VIII. Esta conclusão resultou, do facto de a Recorrida não ter na sua contabilidade registos relativos ao recebimento dos serviços de alojamento e não ter emitido factura, ou documento equivalente, nos termos da al. b) do n.º 1 do art.º 28º do CIVA, pois que o serviço de alojamento já havia sido pago pelos adquirentes à "casa-mãe".

IX. Assim sendo, torna-se evidente que as transferências efectuadas pela casa-mãe correspondem às verbas necessárias à administração do empreendimento, pelo que os valores em causa enquadram-se no conceito residual de prestações de serviços, previsto no n.º 1 do art.º 4° do CIVA, e, como tal, sujeitas à taxa normal.

X. Deste modo, consideram que as transferências efectuadas pela casa-mãe não se destinaram ao pagamento de serviços de alojamento, como é referido pelo sujeito passivo, mas sim para compensar parte dos custos suportados pela sucursal para exercer a sua actividade principal, actividade esta sujeita à taxa normal por resultar da sub-contratação dos seguintes serviços de terceiros, limpeza de apartamentos., lavandaria, custos de administração geral, custos com electricidade não imputáveis aos apartamentos, água, infra-estruturas e jardinagem, custos relativos à gestão de empreendimento, etc.

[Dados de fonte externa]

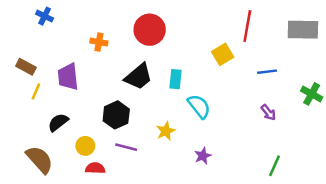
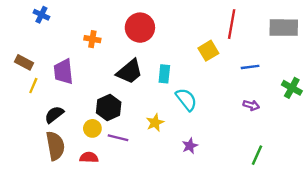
purple arrow: (268, 113) -> (251, 105), turned -35
yellow circle: (85, 146) -> (92, 128), moved
brown semicircle: (40, 159) -> (55, 146), moved, turned 32

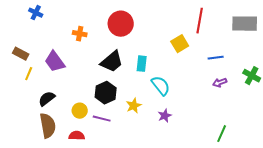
purple trapezoid: (63, 72) -> (55, 62), turned -30
purple arrow: (251, 105) -> (220, 83), moved, turned 144
black hexagon: (109, 108) -> (106, 93), moved
purple star: (190, 146) -> (165, 116), moved

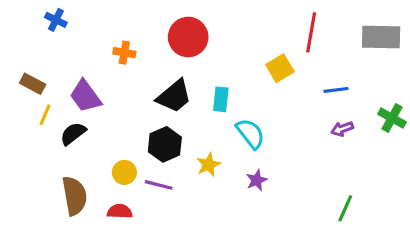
black semicircle: (47, 99) -> (73, 134), moved

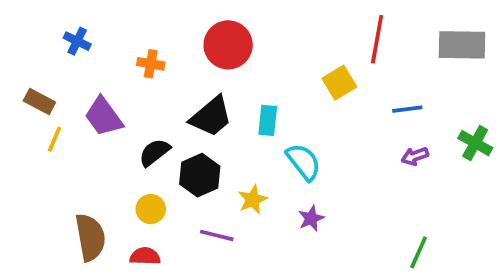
blue cross: (56, 20) -> (77, 41), moved
black semicircle: (73, 134) -> (154, 152), moved
purple line: (159, 185) -> (217, 235), moved

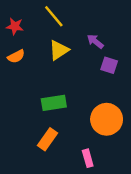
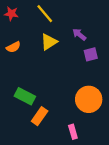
red star: (15, 26) -> (11, 14), moved
purple square: (109, 65) -> (91, 54), turned -32
green rectangle: (54, 103) -> (25, 96), moved, turned 36

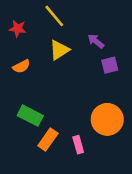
red star: (11, 14) -> (18, 29), moved
orange semicircle: (13, 47) -> (21, 66), moved
pink rectangle: (73, 132) -> (78, 145), moved

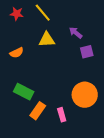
red star: (18, 29) -> (17, 14), moved
yellow triangle: (59, 50) -> (47, 40), turned 30

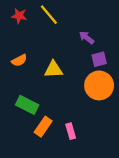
yellow triangle: (47, 40) -> (53, 69), moved
orange circle: (85, 95) -> (99, 85), moved

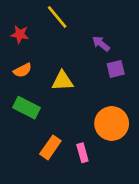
red star: (19, 16) -> (20, 34), moved
orange circle: (99, 85) -> (112, 123), moved
green rectangle: (27, 105) -> (26, 108), moved

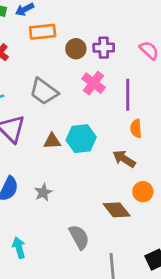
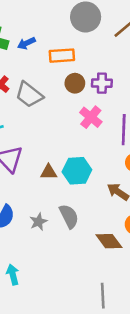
orange rectangle: (43, 32) -> (62, 56), moved
gray trapezoid: (44, 91) -> (29, 95), moved
gray semicircle: (79, 237) -> (69, 216), moved

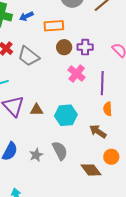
brown triangle: (49, 172) -> (37, 110), moved

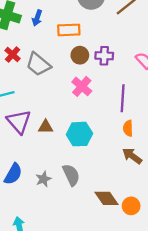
blue arrow: (26, 16) -> (37, 18), turned -48
pink cross: (77, 74) -> (82, 86), moved
brown arrow: (98, 131) -> (132, 156), moved
orange circle: (111, 157) -> (131, 206), moved

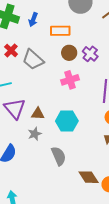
purple cross: (104, 56) -> (90, 54), turned 35
pink cross: (82, 86) -> (70, 80), turned 30
gray star: (43, 179) -> (35, 134), moved

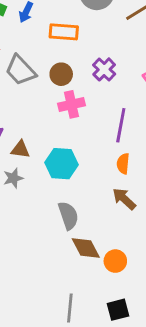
brown circle: (69, 53) -> (61, 74), moved
gray semicircle: (59, 156) -> (68, 216), moved

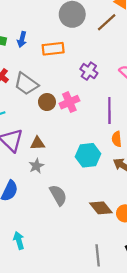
brown circle: (61, 74) -> (47, 102), moved
cyan hexagon: (62, 164) -> (88, 155), moved
gray semicircle: (68, 216) -> (58, 195), moved

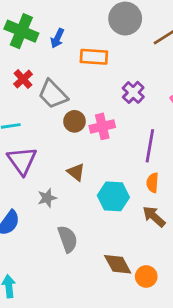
brown triangle: (38, 143) -> (76, 172), moved, turned 32

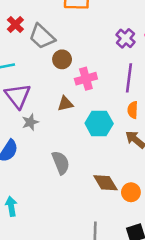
purple cross: (133, 92) -> (126, 38), moved
pink cross: (102, 126) -> (86, 79), moved
brown triangle: (76, 172) -> (65, 104), turned -49
gray star: (47, 198) -> (30, 122), moved

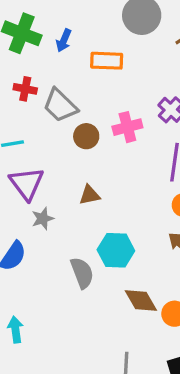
red cross: (15, 24) -> (25, 89), turned -35
pink cross: (86, 79) -> (127, 127), moved
cyan hexagon: (99, 123) -> (116, 250), moved

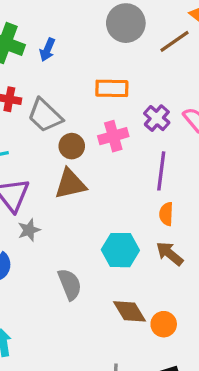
orange rectangle: (107, 61) -> (112, 88), moved
brown triangle: (90, 195) -> (70, 184), moved, size x1.5
cyan hexagon: (116, 250) -> (120, 250), moved

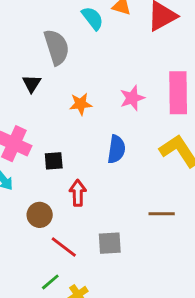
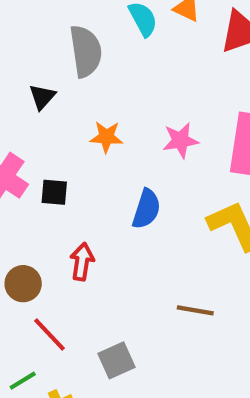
black square: (54, 161) -> (54, 192), moved
gray square: (110, 243) -> (117, 360), moved, turned -30

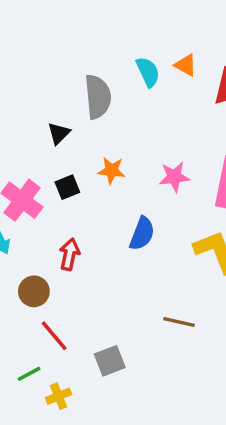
black square: (54, 192) -> (67, 187), moved, turned -30
red arrow: (82, 262) -> (69, 254), moved

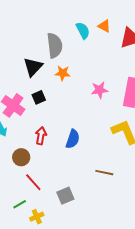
black triangle: (59, 133) -> (33, 67), size x1.5
orange star: (111, 170) -> (63, 73), moved
blue semicircle: (142, 234) -> (73, 139), moved

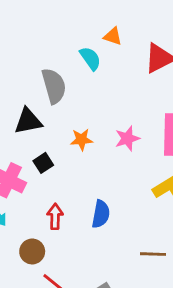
orange triangle: (104, 26) -> (113, 36), moved
black triangle: (33, 67) -> (28, 121), turned 45
orange star: (63, 73) -> (81, 140), moved

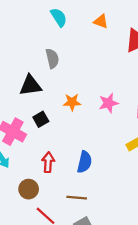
cyan semicircle: (90, 58) -> (59, 17), moved
gray semicircle: (54, 86) -> (52, 58), size x0.7
brown line: (153, 254) -> (77, 198), moved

XI. Em concreto, apesar de não existir uma transferência física do dinheiro para fazer face aos compromissos assumidos pelo estabelecimento estável, dado que o lançamento é efectuado com base num documento interno, existe, contudo, uma desoneração do pagamento de uma dívida através do assumir da mesma por parte da casa-mãe, pelo que se impõe legalmente, o seu tratamento da mesma forma e como tal sujeitas a IVA à taxa normal.

XII. Deste modo, é entendimento da Autoridade Tributária, corroborada pela Fazenda Pública, de que as transferências efectuadas pela casa-mãe à sucursal pressupõem a contraprestação das prestações de serviços de administração, nos termos do disposto no n.º 1 do art.º 4° do CIVA, que se encontram sujeitas a IVA à taxa normal.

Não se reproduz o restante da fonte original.